Chen, J, Ma, J, Stampfer, MJ, Palomeque, C, Selhub, J, Hunter, DJ
Pharmacogenetics. 2002;(4):339-42
Abstract
A common polymorphism in a folate-metabolizing gene, methylenetetrahydrofolate reductase (MTHFR) 677C>T has been associated with reduced risk of colorectal cancer. In this study, we investigated whether a second common polymorphism of the gene, MTHFR 1298A>C, is an independent risk factor for colorectal cancer and if it is associated with plasma folate and total homocysteine (tHcy) levels. We also examined whether the 677C>T and 1298A>C polymorphisms are in linkage disequilibrium and whether combined heterozygosity confers additional (or reduced) risk of colorectal cancer. We conducted a nested case-control study of 211 incident colorectal cancer cases and 343 controls in the prospective Physicians' Health Study. The MTHFR 677C>T and 1298A>C polymorphisms were in linkage disequilibrium in this population. Compared to MTHFR 1298AA genotype, multivariate-adjusted relative risk of colorectal cancer was 0.73 (95% CI 0.37-1.43) for the MTHFR 1298CC genotype. The slight reduction in risk was not a result of its linkage disequilibrium with the 677C>T polymorphism. This polymorphism was not significantly correlated with the plasma folate and tHcy levels. The combined heterozygosity did not modify the cancer risk; nor did it change the plasma folate and tHcy significantly. We conclude that the MTHFR 1298A>C polymorphism is a less substantial independent risk factor for colorectal cancer compared to the 677C>T polymorphism.
4.
Influence of a methionine synthase (D919G) polymorphism on plasma homocysteine and folate levels and relation to risk of myocardial infarction.
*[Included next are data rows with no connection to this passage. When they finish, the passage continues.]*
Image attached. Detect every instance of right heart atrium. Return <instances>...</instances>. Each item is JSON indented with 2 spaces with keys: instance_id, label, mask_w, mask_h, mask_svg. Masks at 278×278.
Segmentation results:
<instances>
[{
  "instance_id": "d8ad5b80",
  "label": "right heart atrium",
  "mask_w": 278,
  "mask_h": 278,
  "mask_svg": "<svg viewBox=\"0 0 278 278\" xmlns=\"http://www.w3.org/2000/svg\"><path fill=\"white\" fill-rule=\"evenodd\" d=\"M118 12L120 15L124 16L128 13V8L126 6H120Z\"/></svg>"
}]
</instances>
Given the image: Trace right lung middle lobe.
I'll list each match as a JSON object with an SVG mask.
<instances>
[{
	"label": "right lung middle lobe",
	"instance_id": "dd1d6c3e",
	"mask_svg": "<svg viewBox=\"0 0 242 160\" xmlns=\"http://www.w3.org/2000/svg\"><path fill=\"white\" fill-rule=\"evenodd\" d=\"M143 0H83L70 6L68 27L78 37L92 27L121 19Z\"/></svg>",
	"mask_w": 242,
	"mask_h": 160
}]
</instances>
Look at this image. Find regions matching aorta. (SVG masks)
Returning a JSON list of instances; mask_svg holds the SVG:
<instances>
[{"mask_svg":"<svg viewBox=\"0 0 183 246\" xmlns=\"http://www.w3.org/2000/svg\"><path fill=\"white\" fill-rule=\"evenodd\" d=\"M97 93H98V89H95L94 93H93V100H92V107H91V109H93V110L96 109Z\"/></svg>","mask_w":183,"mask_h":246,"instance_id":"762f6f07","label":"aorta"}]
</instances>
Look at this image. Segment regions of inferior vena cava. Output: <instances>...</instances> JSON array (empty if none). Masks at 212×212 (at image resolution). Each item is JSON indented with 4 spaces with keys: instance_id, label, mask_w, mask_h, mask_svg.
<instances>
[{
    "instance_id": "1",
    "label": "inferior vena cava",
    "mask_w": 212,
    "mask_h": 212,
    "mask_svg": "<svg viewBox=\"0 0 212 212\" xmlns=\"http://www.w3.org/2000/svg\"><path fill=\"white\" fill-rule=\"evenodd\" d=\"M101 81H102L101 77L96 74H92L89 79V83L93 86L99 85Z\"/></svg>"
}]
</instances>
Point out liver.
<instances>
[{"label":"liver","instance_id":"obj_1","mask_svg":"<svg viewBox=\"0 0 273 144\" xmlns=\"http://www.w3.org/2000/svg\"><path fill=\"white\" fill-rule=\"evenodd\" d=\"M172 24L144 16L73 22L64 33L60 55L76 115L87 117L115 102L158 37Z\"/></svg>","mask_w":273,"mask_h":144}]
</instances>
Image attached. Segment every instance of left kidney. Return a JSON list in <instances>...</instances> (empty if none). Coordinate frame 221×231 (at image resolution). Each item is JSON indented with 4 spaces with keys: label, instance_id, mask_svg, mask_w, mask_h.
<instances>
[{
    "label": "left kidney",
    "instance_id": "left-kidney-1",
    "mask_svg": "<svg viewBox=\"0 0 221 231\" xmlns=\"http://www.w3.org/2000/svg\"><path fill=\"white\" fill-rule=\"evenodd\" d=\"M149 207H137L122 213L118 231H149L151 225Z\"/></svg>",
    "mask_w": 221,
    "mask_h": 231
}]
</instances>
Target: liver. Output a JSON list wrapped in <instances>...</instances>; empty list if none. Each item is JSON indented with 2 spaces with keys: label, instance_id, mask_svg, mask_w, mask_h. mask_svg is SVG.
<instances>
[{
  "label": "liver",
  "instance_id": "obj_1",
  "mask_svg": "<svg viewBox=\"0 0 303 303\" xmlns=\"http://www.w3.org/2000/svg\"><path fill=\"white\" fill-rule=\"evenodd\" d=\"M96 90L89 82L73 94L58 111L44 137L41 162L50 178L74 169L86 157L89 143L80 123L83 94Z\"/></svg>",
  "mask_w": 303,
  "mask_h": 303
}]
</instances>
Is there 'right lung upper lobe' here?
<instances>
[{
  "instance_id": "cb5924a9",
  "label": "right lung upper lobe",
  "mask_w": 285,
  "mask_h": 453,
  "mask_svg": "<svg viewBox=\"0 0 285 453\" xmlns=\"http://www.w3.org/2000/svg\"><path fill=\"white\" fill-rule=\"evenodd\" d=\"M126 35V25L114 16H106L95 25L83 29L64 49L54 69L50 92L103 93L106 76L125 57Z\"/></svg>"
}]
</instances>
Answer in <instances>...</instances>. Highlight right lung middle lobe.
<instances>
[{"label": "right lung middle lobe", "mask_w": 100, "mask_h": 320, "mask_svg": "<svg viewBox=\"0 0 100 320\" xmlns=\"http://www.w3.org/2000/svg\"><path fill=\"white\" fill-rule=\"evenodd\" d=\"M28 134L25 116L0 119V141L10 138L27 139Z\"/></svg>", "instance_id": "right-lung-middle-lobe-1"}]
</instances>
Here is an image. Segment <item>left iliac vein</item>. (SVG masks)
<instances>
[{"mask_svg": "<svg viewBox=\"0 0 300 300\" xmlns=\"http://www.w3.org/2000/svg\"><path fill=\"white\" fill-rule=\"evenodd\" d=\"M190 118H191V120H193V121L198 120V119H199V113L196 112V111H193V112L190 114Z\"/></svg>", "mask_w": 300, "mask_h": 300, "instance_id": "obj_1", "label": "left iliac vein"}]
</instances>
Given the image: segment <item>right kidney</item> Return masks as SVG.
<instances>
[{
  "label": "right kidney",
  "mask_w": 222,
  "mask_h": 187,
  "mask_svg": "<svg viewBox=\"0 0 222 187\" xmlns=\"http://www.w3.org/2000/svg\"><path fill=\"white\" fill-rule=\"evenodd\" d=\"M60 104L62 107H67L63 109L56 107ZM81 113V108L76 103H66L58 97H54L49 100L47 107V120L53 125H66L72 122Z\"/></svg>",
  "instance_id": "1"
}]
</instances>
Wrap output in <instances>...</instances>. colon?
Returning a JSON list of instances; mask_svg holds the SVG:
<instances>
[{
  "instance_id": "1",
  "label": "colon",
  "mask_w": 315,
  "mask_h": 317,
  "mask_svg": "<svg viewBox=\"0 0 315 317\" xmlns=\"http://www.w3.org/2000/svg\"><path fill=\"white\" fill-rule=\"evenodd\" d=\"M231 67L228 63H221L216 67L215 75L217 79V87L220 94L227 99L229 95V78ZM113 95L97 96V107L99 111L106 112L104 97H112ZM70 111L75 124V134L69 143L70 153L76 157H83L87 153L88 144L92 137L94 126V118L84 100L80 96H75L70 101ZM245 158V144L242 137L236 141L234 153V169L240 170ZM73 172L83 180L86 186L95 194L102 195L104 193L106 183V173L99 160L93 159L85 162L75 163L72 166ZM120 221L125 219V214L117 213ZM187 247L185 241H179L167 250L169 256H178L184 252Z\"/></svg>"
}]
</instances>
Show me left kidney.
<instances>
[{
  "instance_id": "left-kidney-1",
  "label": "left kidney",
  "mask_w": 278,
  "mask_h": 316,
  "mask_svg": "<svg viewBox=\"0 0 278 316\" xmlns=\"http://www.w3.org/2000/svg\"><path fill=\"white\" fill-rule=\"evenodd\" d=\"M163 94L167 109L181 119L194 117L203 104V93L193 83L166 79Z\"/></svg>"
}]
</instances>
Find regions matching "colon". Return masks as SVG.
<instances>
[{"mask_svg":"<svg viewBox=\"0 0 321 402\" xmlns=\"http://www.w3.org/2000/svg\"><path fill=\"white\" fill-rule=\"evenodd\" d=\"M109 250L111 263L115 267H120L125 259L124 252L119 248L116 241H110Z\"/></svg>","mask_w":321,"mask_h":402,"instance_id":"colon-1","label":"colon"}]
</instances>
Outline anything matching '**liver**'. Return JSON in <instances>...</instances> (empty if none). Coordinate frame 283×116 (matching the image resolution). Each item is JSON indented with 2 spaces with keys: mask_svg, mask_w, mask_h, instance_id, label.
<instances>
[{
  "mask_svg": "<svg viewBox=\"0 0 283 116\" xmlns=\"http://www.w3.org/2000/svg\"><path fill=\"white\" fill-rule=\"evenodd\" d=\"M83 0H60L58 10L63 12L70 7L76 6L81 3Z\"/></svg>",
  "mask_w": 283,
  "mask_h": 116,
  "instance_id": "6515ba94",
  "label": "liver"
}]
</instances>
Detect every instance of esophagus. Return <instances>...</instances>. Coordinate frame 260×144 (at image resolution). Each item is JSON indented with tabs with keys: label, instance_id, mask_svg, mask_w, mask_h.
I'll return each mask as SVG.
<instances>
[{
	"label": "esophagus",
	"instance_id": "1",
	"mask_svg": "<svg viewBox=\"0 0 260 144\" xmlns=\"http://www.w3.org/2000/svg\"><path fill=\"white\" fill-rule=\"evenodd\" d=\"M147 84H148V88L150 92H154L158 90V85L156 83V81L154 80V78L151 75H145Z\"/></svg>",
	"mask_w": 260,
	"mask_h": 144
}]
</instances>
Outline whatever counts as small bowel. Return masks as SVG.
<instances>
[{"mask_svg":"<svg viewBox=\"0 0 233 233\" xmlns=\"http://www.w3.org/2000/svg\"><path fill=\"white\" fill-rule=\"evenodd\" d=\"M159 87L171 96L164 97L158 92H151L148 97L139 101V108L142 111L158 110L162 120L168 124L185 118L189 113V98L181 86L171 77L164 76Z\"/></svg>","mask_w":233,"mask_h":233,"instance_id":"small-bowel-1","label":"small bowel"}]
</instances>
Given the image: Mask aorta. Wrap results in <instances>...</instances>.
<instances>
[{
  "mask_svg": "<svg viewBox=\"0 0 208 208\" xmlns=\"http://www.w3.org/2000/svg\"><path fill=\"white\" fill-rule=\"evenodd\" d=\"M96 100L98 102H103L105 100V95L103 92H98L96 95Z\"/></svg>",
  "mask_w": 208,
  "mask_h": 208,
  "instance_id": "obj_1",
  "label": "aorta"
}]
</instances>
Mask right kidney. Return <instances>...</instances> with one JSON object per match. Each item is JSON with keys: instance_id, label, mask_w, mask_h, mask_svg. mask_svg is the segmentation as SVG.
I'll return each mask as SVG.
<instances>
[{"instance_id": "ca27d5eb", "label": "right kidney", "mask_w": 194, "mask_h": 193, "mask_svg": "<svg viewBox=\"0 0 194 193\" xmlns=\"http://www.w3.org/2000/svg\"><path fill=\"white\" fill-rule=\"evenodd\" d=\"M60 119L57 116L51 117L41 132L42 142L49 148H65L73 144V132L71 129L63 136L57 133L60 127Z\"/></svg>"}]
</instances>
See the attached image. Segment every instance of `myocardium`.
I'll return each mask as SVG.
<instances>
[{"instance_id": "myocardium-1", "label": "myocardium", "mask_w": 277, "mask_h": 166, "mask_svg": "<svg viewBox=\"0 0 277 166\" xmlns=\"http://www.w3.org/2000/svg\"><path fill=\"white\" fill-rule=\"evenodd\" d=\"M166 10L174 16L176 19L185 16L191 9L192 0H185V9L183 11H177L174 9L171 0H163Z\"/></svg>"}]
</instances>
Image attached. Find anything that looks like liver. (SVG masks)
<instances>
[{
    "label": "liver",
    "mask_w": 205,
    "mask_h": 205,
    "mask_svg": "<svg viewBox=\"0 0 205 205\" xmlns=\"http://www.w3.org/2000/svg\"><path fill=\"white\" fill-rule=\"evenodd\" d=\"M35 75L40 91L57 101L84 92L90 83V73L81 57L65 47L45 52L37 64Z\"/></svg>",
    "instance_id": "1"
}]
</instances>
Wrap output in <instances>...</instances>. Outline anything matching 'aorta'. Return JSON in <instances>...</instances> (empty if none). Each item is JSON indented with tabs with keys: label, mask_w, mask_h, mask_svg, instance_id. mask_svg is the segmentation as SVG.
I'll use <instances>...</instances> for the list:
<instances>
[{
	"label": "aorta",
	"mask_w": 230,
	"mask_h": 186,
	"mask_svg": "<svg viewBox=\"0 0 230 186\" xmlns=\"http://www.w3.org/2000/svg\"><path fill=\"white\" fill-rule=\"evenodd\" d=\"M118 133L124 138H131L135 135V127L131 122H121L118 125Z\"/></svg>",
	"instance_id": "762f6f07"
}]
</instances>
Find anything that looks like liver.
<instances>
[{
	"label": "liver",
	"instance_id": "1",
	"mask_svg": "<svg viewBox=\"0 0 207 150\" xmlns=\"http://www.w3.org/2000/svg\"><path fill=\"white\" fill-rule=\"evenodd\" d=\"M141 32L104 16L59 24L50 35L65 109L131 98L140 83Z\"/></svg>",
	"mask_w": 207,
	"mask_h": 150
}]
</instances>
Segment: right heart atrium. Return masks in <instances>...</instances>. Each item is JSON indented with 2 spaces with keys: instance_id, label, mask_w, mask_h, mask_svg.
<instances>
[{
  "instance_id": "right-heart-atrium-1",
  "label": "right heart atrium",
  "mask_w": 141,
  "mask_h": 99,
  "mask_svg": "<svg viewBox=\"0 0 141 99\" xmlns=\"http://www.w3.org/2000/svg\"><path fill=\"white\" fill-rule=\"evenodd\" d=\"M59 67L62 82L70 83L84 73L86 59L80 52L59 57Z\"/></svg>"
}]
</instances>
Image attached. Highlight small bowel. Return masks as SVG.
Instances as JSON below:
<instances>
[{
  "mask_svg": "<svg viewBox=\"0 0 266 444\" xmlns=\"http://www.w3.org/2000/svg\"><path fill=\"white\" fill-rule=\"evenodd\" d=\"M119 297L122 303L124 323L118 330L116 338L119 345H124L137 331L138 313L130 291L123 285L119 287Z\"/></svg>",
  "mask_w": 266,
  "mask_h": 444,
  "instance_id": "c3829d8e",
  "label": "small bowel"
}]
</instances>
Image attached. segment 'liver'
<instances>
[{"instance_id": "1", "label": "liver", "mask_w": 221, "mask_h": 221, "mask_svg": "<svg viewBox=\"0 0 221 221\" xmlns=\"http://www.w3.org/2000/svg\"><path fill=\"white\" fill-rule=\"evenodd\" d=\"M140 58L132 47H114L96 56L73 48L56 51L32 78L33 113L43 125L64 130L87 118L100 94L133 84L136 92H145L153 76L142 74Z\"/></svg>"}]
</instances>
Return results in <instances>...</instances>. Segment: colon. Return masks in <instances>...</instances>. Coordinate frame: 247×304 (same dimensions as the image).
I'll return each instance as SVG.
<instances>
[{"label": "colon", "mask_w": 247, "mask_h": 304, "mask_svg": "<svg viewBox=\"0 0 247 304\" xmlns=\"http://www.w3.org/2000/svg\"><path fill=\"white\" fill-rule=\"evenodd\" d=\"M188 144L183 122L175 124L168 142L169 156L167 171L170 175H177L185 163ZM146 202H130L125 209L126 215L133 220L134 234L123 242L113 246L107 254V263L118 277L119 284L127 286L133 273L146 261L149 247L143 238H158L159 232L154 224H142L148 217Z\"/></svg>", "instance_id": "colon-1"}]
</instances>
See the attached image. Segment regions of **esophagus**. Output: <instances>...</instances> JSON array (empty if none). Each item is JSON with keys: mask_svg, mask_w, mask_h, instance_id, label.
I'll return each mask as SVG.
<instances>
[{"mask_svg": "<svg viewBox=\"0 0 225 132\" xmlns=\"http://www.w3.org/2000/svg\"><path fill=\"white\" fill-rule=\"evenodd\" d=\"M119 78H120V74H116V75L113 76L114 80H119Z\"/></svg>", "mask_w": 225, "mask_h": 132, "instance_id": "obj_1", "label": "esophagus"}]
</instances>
Chen, J, Stampfer, MJ, Ma, J, Selhub, J, Malinow, MR, Hennekens, CH, Hunter, DJ
Atherosclerosis. 2001;(3):667-72
Abstract
Methionine synthase (MS) encodes an enzyme that catalyzes the remethylation of homocysteine to methionine using a methyl group donated by 5-methyltetrahydrofolate, which is the major circulating form of folate in the body. Functional genetic variants of the MS may alter total homocysteine (tHcy) as well as folate levels which are independent risk factors for vascular disease. The influence of a common genetic polymorphism (2756A-->G, D919G) of the MS gene on plasma tHcy and folate levels and its relation to the risk of myocardial infarction (MI) in a prospective study of male physicians in the US was investigated. A nested case-control study was conducted within the Physicians' Health Study which was originally designed as a double-blind trial of aspirin and beta-carotene among 22071 US male physicians, aged 40-84 years in 1982. Sixty-eight percent of participants also donated a blood sample. The study included 387 incident MI case and 767 controls matched on age, smoking status, and time from randomization in 6-month intervals. Individuals with GG genotype had a non-significant reduction of MI risk (RR 0.51, 95% CI 0.17-1.16) compared to individuals with DD genotype after adjusting for MI risk factors. The MS polymorphism was associated with decreased tHcy (10.55, 9.87 and 9.57 nmol/ml for DD, DG and GG genotypes, respectively) and increased folate levels (3.95, 3.78, 7.31 ng/ml for DD, DG and GG genotypes, respectively) only among controls but not cases. It was concluded that influence of the MS (D919G) polymorphism on the plasma tHcy and folate levels is at most moderate, but should be further investigated in other large prospective studies.